The surge was particularly driven by inflows from foreign sources, which jumped to its highest level in more than five years, with an increase of 192.1 per cent from $790.3 million in December 2024 to $2.31 billion in January 2025.
Foreign sources accounted for 48.8 per cent of total inflows into the forex market while collections from local sources accounted for 51.2 per cent.
Inflows from foreign sources underscored increased investors’ appetite for Nigerian investments.
Foreign portfolio investments (FPIs) transactions grew by 213 per cent between December 2024 and January 2025. This moderated decline in inflows from other corporates and foreign direct investments (FDI), which dropped by 45.4 per cent and 36.5 per cent respectively.
Inflows from local sources inched up by 5.6 per cent from $2.3 billion in December 2024 to $2.43 billion in January 2025, driven by increases across all segments.
Also, inflows from individuals rose by 33.2 per cent while inflows from the Central Bank of Nigeria (CBN) and exporters and importers improved by 20.1 per cent and 20.9 per cent respectively. However, inflows from non-bank corporates dropped by 10.7 per cent.
Analysts said the upsurge in inflows underlined increased market confidence and improved trade opportunities at the Nigerian capital market.
‘Barring any shock, we anticipate forex inflows to remain robust in the short term due to improved market confidence, which has been bolstered by the adoption of the Electronic Foreign Exchange Market System (EFEMS)’, Cordros Capital stated.
FPI transactions at the Nigerian Exchange (NGX) had more than doubled from N410.62 billion in 2023 to N852.03 billion in 2024.
The increase in foreign transactions supported resilient domestic demand to push NGX to its highest-ever turnover of N5.587 trillion in 2024. It had recorded N3.578 trillion in 2023.
Nigerian equities market started this year on a bullish note with net capital gain of N1.95 trillion in January 2025. Most analysts expected the market to record a double-digit return for the year.
Aggregate market value of all quoted equities at the NGX closed January 2025 at N64.709 trillion as against N62.763 trillion recorded as the year’s opening value.

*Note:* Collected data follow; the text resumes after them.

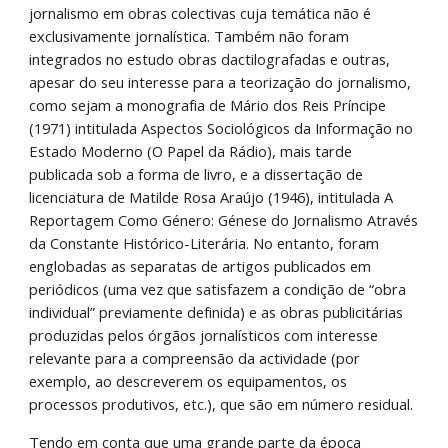
jornalismo em obras colectivas cuja temática não é 
exclusivamente jornalística. Também não foram 
integrados no estudo obras dactilografadas e outras, 
apesar do seu interesse para a teorização do jornalismo, 
como sejam a monografia de Mário dos Reis Príncipe 
(1971) intitulada Aspectos Sociológicos da Informação no 
Estado Moderno (O Papel da Rádio), mais tarde 
publicada sob a forma de livro, e a dissertação de 
licenciatura de Matilde Rosa Araújo (1946), intitulada A 
Reportagem Como Género: Génese do Jornalismo Através 
da Constante Histórico-Literária. No entanto, foram 
englobadas as separatas de artigos publicados em 
periódicos (uma vez que satisfazem a condição de “obra 
individual” previamente definida) e as obras publicitárias 
produzidas pelos órgãos jornalísticos com interesse 
relevante para a compreensão da actividade (por 
exemplo, ao descreverem os equipamentos, os 
processos produtivos, etc.), que são em número residual. 
Tendo em conta que uma grande parte da época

The All Share Index (ASI)- the common value-based index that tracks all share prices at the NGX, posted average return of 1.53 per cent in January 2025, rising from the year’s opening index of 102,926.40 points to close at 104,496.12 basis points.
Nigeria’s recent $2.2 billion Eurobond had recorded 300 per cent oversubscription with investors staking $9 billion on the country’s first Eurobond in more than two years. Nigeria offered two tenors of a six and half years and 10 years Eurobonds, with both medium-tenor and long-tenor bonds massively oversubscribed.
The strong international demand allowed Nigeria to tighten its coupon rates with the guidance rates for the 6.5 years and 10 years bonds at 9.625 per cent and 10.375 per cent respectively, a substantial discount to initial guidance.
Experts have attributed the upbeat at the stock market to the increasing attractiveness of the Nigerian market to foreign investors, the ongoing economic reforms, resilient earnings by Nigerian companies, exchange rate differential, banking recapitalisation and the reform in the oil sector.
Managing Director of AIICO Capital, Dr Femi Ademola, said Nigerian equities have become very attractive to both foreign and domestic investors.
‘The equities market has become very attractive, mostly due to the devaluation of the currency, which make the shares very cheap, especially to foreign investors’.